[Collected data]
· · · · ·

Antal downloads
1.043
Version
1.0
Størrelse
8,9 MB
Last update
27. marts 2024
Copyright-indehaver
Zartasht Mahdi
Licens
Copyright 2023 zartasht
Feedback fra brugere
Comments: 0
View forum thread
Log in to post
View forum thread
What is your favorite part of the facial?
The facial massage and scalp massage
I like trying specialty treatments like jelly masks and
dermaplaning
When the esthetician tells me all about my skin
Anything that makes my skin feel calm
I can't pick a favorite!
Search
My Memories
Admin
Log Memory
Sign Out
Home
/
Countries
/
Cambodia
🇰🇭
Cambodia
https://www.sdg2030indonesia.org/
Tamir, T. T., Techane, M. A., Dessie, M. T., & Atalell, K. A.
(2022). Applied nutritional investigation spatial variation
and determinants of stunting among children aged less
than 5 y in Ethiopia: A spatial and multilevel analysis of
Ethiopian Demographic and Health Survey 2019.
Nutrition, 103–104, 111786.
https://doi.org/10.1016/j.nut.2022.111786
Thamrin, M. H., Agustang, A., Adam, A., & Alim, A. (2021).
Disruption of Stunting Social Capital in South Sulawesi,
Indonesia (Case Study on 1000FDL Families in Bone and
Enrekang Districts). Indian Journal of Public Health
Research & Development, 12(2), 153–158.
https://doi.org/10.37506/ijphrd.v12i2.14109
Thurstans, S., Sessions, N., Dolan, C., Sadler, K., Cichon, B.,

· · · · ·

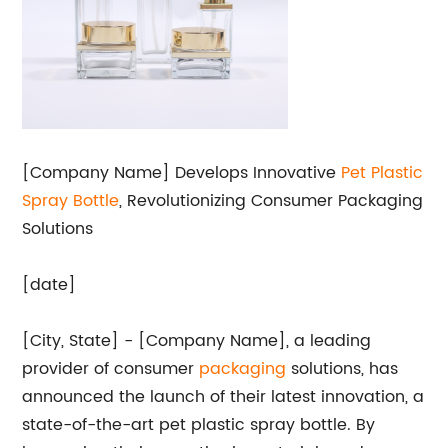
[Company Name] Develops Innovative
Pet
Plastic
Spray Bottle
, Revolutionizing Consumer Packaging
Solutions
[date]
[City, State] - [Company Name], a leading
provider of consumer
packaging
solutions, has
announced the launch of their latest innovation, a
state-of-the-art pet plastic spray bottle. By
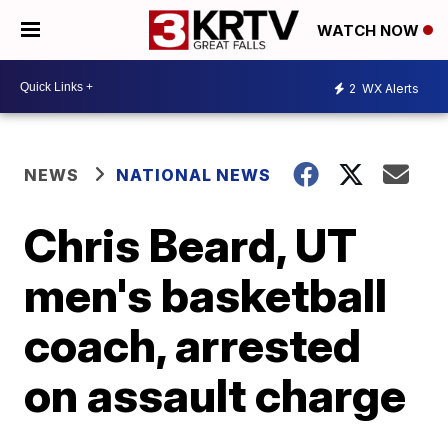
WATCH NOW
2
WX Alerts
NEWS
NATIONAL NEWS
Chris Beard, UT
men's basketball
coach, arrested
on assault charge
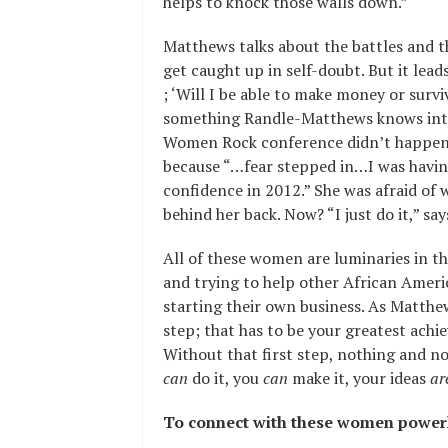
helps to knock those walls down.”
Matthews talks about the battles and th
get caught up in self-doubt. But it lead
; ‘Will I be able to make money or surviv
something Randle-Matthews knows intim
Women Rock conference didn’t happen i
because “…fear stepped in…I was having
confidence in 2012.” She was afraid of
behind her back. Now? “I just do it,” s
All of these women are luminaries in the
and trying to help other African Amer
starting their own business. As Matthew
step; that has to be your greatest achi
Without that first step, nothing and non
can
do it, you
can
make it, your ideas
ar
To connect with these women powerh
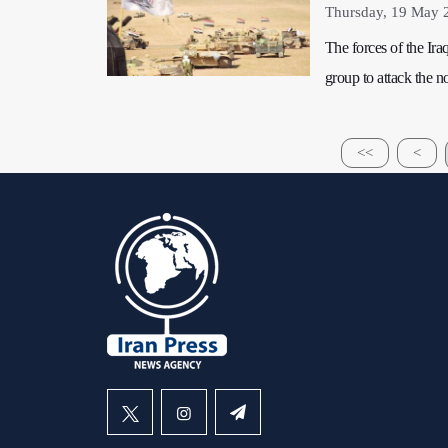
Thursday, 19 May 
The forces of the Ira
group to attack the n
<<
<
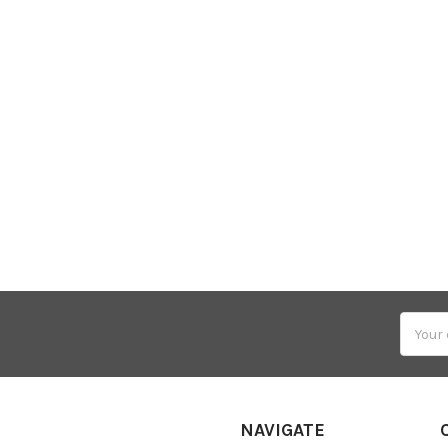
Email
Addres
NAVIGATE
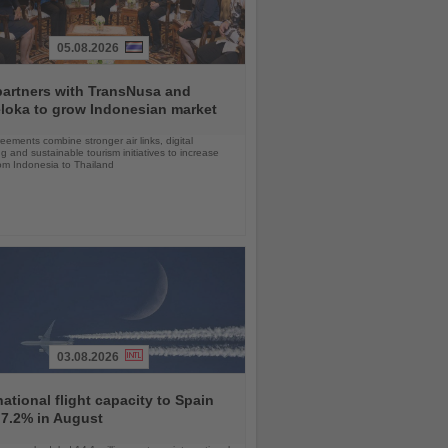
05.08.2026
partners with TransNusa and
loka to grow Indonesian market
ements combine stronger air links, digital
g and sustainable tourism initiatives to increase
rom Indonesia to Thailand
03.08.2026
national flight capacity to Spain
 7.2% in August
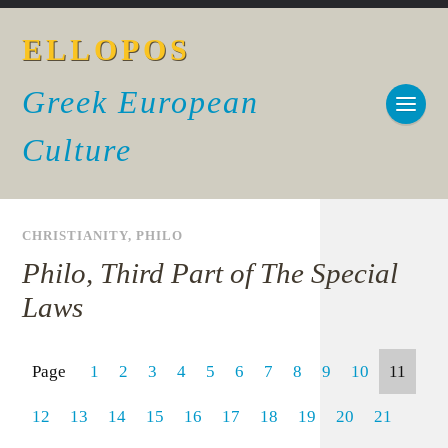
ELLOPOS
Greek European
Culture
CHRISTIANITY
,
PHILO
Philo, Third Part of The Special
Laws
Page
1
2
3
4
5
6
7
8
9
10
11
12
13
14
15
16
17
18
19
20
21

· · · · ·

Description of the task: From the data above, copy out every line with the string "spatial" in it.

Answer:
(2022). Applied nutritional investigation spatial variation
than 5 y in Ethiopia: A spatial and multilevel analysis of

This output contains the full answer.